Exercise directions: Take the line containing "Detect and mask" and every line after it to the end of the records, and copy them exactly, excluding pictures.

Data records
* * * * * * *

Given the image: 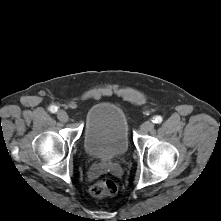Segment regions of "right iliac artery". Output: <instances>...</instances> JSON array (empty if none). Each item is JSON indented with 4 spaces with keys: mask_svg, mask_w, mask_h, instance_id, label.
I'll use <instances>...</instances> for the list:
<instances>
[{
    "mask_svg": "<svg viewBox=\"0 0 221 221\" xmlns=\"http://www.w3.org/2000/svg\"><path fill=\"white\" fill-rule=\"evenodd\" d=\"M49 110H50L52 113H55V112H57L58 108H57V106L52 105V106H50Z\"/></svg>",
    "mask_w": 221,
    "mask_h": 221,
    "instance_id": "1",
    "label": "right iliac artery"
}]
</instances>
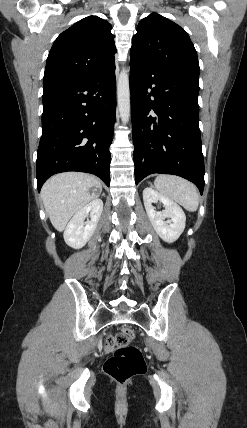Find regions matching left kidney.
<instances>
[{
	"mask_svg": "<svg viewBox=\"0 0 247 428\" xmlns=\"http://www.w3.org/2000/svg\"><path fill=\"white\" fill-rule=\"evenodd\" d=\"M143 201L148 218L156 233L165 242L173 243L176 241L185 228L186 216L182 208L151 187L143 190ZM158 201L164 205L163 211H156L152 205ZM166 218H170V220L165 221Z\"/></svg>",
	"mask_w": 247,
	"mask_h": 428,
	"instance_id": "1",
	"label": "left kidney"
}]
</instances>
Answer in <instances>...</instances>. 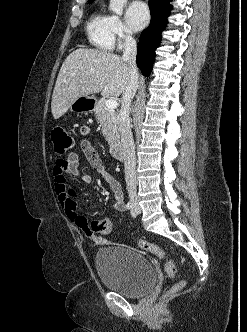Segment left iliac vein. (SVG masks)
<instances>
[{
  "label": "left iliac vein",
  "instance_id": "obj_1",
  "mask_svg": "<svg viewBox=\"0 0 247 332\" xmlns=\"http://www.w3.org/2000/svg\"><path fill=\"white\" fill-rule=\"evenodd\" d=\"M133 211L135 213H139L140 212V208L137 206V204H135Z\"/></svg>",
  "mask_w": 247,
  "mask_h": 332
}]
</instances>
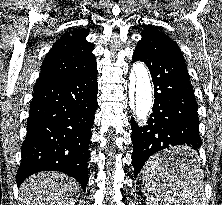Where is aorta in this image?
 I'll return each instance as SVG.
<instances>
[{
	"label": "aorta",
	"mask_w": 222,
	"mask_h": 205,
	"mask_svg": "<svg viewBox=\"0 0 222 205\" xmlns=\"http://www.w3.org/2000/svg\"><path fill=\"white\" fill-rule=\"evenodd\" d=\"M128 99L133 118L143 126L152 108V85L142 62L135 63L129 75Z\"/></svg>",
	"instance_id": "aorta-1"
}]
</instances>
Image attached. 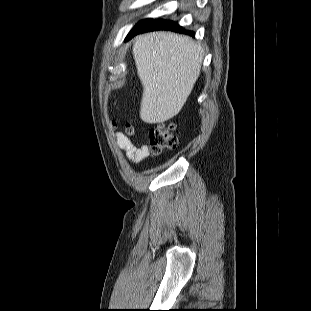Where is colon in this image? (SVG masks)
Listing matches in <instances>:
<instances>
[{
	"mask_svg": "<svg viewBox=\"0 0 311 311\" xmlns=\"http://www.w3.org/2000/svg\"><path fill=\"white\" fill-rule=\"evenodd\" d=\"M173 130V125H157L150 130V146L154 154H159L164 150H172L177 147L178 139L173 134ZM126 131L132 133L133 129L127 126Z\"/></svg>",
	"mask_w": 311,
	"mask_h": 311,
	"instance_id": "5ec220e1",
	"label": "colon"
}]
</instances>
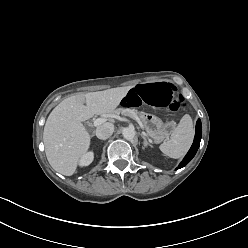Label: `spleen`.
I'll use <instances>...</instances> for the list:
<instances>
[{"instance_id": "3e777b00", "label": "spleen", "mask_w": 248, "mask_h": 248, "mask_svg": "<svg viewBox=\"0 0 248 248\" xmlns=\"http://www.w3.org/2000/svg\"><path fill=\"white\" fill-rule=\"evenodd\" d=\"M194 137L191 117L186 114L173 130L171 137L160 145V150L167 156L177 159L183 157L189 150Z\"/></svg>"}]
</instances>
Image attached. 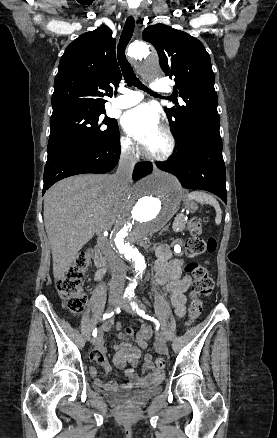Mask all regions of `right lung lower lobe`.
<instances>
[{"label": "right lung lower lobe", "mask_w": 277, "mask_h": 438, "mask_svg": "<svg viewBox=\"0 0 277 438\" xmlns=\"http://www.w3.org/2000/svg\"><path fill=\"white\" fill-rule=\"evenodd\" d=\"M120 156L119 135L112 142L90 148H79L63 152L47 159L44 170L43 194L57 181L82 173H107L112 171ZM150 162L136 164L133 179L148 175L151 172Z\"/></svg>", "instance_id": "98d812e1"}]
</instances>
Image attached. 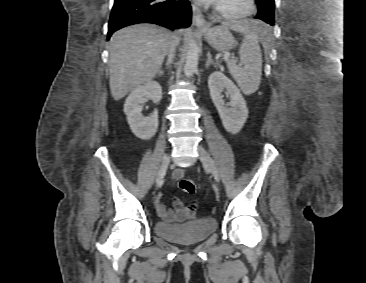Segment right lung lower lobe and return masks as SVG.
<instances>
[{
	"label": "right lung lower lobe",
	"instance_id": "98d812e1",
	"mask_svg": "<svg viewBox=\"0 0 366 283\" xmlns=\"http://www.w3.org/2000/svg\"><path fill=\"white\" fill-rule=\"evenodd\" d=\"M138 23H154L172 30L189 27L190 3L188 0H114L107 38L118 29Z\"/></svg>",
	"mask_w": 366,
	"mask_h": 283
}]
</instances>
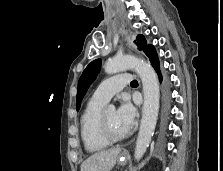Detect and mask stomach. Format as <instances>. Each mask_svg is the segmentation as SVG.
I'll return each mask as SVG.
<instances>
[{
  "mask_svg": "<svg viewBox=\"0 0 223 171\" xmlns=\"http://www.w3.org/2000/svg\"><path fill=\"white\" fill-rule=\"evenodd\" d=\"M123 157H125V154L121 155V158H120L119 162H121V163H125L126 162V158H123Z\"/></svg>",
  "mask_w": 223,
  "mask_h": 171,
  "instance_id": "0dacf381",
  "label": "stomach"
}]
</instances>
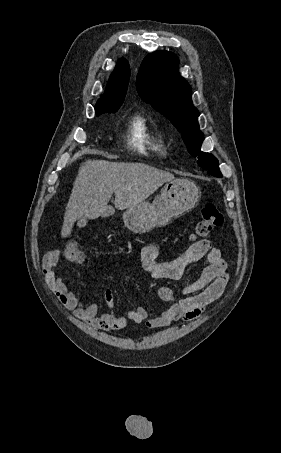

* * * * * * *

Output for this exercise:
Detect and mask stomach. Format as <instances>. Each mask_svg is the segmentation as SVG.
I'll return each mask as SVG.
<instances>
[{
  "mask_svg": "<svg viewBox=\"0 0 223 171\" xmlns=\"http://www.w3.org/2000/svg\"><path fill=\"white\" fill-rule=\"evenodd\" d=\"M123 157H125V154L121 155V158H120L119 162H121V163H125L126 162V158H123Z\"/></svg>",
  "mask_w": 223,
  "mask_h": 171,
  "instance_id": "0dacf381",
  "label": "stomach"
}]
</instances>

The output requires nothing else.